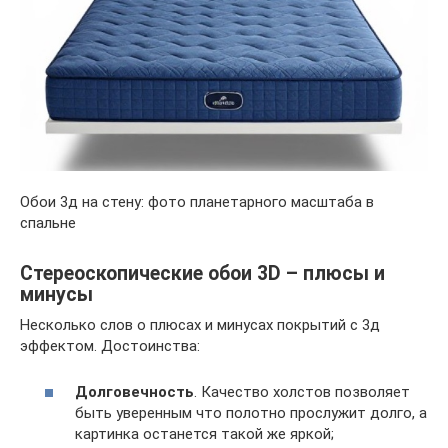
Обои 3д на стену: фото планетарного масштаба в
спальне
Стереоскопические обои 3D – плюсы и
минусы
Несколько слов о плюсах и минусах покрытий с 3д
эффектом. Достоинства:
Долговечность
. Качество холстов позволяет
быть уверенным что полотно прослужит долго, а
картинка останется такой же яркой;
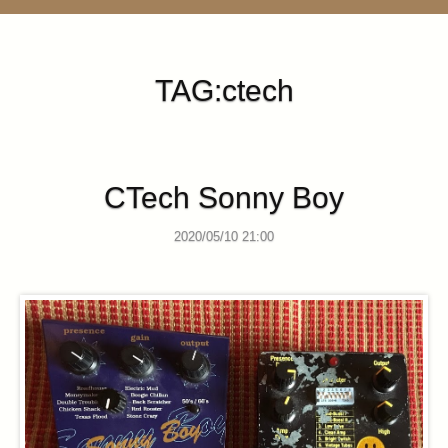
管理ページ
TAG:ctech
CTech Sonny Boy
2020/05/10 21:00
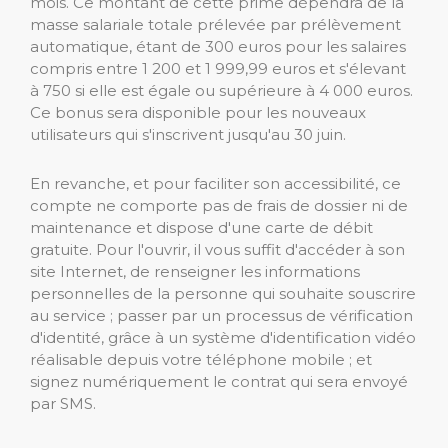
mois. Ce montant de cette prime dépendra de la
masse salariale totale prélevée par prélèvement
automatique, étant de 300 euros pour les salaires
compris entre 1 200 et 1 999,99 euros et s'élevant
à 750 si elle est égale ou supérieure à 4 000 euros.
Ce bonus sera disponible pour les nouveaux
utilisateurs qui s'inscrivent jusqu'au 30 juin.
En revanche, et pour faciliter son accessibilité, ce
compte ne comporte pas de frais de dossier ni de
maintenance et dispose d'une carte de débit
gratuite. Pour l'ouvrir, il vous suffit d'accéder à son
site Internet, de renseigner les informations
personnelles de la personne qui souhaite souscrire
au service ; passer par un processus de vérification
d'identité, grâce à un système d'identification vidéo
réalisable depuis votre téléphone mobile ; et
signez numériquement le contrat qui sera envoyé
par SMS.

········

## EXERCISE GOAL
Starting at the line that contains "gratuite. Pour l'ouvrir, il", print every line through the end of the listing, word for word. Leave out all the rest.

## RESULT FOR THIS TASK
gratuite. Pour l'ouvrir, il vous suffit d'accéder à son
site Internet, de renseigner les informations
personnelles de la personne qui souhaite souscrire
au service ; passer par un processus de vérification
d'identité, grâce à un système d'identification vidéo
réalisable depuis votre téléphone mobile ; et
signez numériquement le contrat qui sera envoyé
par SMS.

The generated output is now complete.